Маркс издевается над самодовольством филистера, который недоумевает, как можно жить с самим собой в разладе, если кошелек спрятан вполне надежно. В юмористическом романе «Скорпион и Феликс» Маркс сатирическими штрихами рисует «истинно немецкую», «очень христианскую» семью, смеется над их бесплодными умствованиями. В этом произведении уже проскальзывают блестки того сверкающего остроумия, которое отличало зрелые работы Маркса. Он замечает, что все великое имеет свою противоположность и вытесняется ею: великан – карликом, гений – жалким филистером, герой Цезарь – актером Октавианом, император Наполеон – королем бюргеров Луи-Филиппом, философ Кант – «рыцарем» Кругом, поэт Шиллер – советником Раупахом, небо Лейбница – классной комнатой посредственного философа Вольфа. Аналогично этому после бури всегда остается целое море ила и грязи. И надолго!
Позднее, в «Восемнадцатом брюмера Луи Бонапарта», Маркс возвращается к сатирическому образу, родившемуся в юные годы:
«Гегель где-то отмечает, что все великие всемирно-исторические события и личности появляются, так сказать, дважды. Он забыл прибавить: первый раз в виде трагедии, второй раз в виде фарса. Коссидьер вместо Дантона, Луи Блан вместо Робеспьера, Гора 1848 – 1851 гг. вместо Горы 1793 – 1795 гг., племянник вместо дяди. И та же самая карикатура в обстоятельствах, сопровождающих второе издание восемнадцатого брюмера!»
Филистер всегда чтит оригинал, но явно предпочитает ему карикатуру. Буря его пугает, в тине же, которая остается после нее, он чувствует себя превосходно. Он снова все старается «привести в систему», уложить всю бурю в книги, на которые нетрудно найти покупателя. К этой теме юный Маркс не раз возвращается в своих эпиграммах.
В этих произведениях находит себе выход политическое умонастроение юного Маркса: его нетерпимость к реакции, ожидание революционной бури, народной победы, критика политической трусости и безразличия, ирония над удивительной способностью немцев совершать революции в книгах, но не в жизни.

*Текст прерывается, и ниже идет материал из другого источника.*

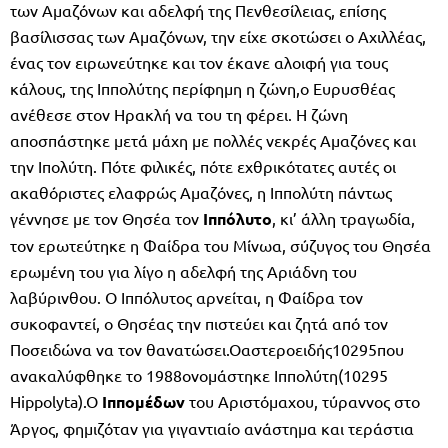
των Αμαζόνων και αδελφή της Πενθεσίλειας, επίσης
βασίλισσας των Αμαζόνων, την είχε σκοτώσει ο Αχιλλέας,
ένας τον ειρωνεύτηκε και τον έκανε αλοιφή για τους
κάλους, της Ιππολύτης περίφημη η ζώνη,ο Ευρυσθέας
ανέθεσε στον Ηρακλή να του τη φέρει. Η ζώνη
αποσπάστηκε μετά μάχη με πολλές νεκρές Αμαζόνες και
την Ιπολύτη. Πότε φιλικές, πότε εχθρικότατες αυτές οι
ακαθόριστες ελαφρώς Αμαζόνες, η Ιππολύτη πάντως
γέννησε με τον Θησέα τον
Ιππόλυτο
, κι’ άλλη τραγωδία,
τον ερωτεύτηκε η Φαίδρα του Μίνωα, σύζυγος του Θησέα
ερωμένη του για λίγο η αδελφή της Αριάδνη του
λαβύρινθου. Ο Ιππόλυτος αρνείται, η Φαίδρα τον
συκοφαντεί, ο Θησέας την πιστεύει και ζητά από τον
Ποσειδώνα να τον θανατώσει.Οαστεροειδής10295που
ανακαλύφθηκε το 1988ονομάστηκε Ιππολύτη(10295
Hippolyta).Ο
Ιππομέδων
του Αριστόμαχου, τύραννος στο
Άργος, φημιζόταν για γιγαντιαίο ανάστημα και τεράστια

Франц Меринг не совсем прав, когда утверждает, что среди богатых даров, положенных музами в колыбель Маркса, не было дара ритмической речи. Хотя многие стихи Маркса подражательны и, как считал сам молодой автор, расплывчаты, туманны, но есть среди них и крупицы поэзии, блещущие, «словно далекий дворец фей». Они присутствуют и в лирических стихах, посвященных «моей дорогой, вечно любимой» Женни, и в сатирических, где пробивается острая мысль и гневное чувство. Если в первых его поэтических опытах чувствуется влияние сентиментального романтизма Шиллера, а также молодых тогда романтиков – Шамиссо, Брентано, то последние стихи отмечены печатью Гёте и особенно Гейне.
С едким сарказмом обрушивается Маркс на ханжеские поучения отцов церкви – духовных наставников филистеров. Он посвящает несколько эпиграмм лютеранскому пастору Пусткухену, который написал переложение «Вильгельма Мейстера» Гёте и поносил великого немецкого поэта за «безнравственность».
Пастору Пусткухену печь бы на церковной кухне пироги пустейших проповедей для послушной паствы. Но «карлики» нередко одержимы манией величия, они тщатся померяться с «великаном». Они подходят к нему со своей меркой и способны увидеть разве что грязь на его гигантских башмаках. Тогда «карлики» становятся высокомерно-снисходительными – достоинства «великана» кажутся им недостатками, а вот того, что они, «карлики», так ценят в самих себе, как на грех, недостает «великанам». За что же их чтут? В самом деле, иронизирует над истовым в простоте душевной Пусткухеном Маркс, как можно так высоко ценить Гёте, если он не написал даже текста для церковной проповеди? Он изучал только природу, в то время как ему следовало бы изучать лютеровский катехизис и перелагать его в стихи.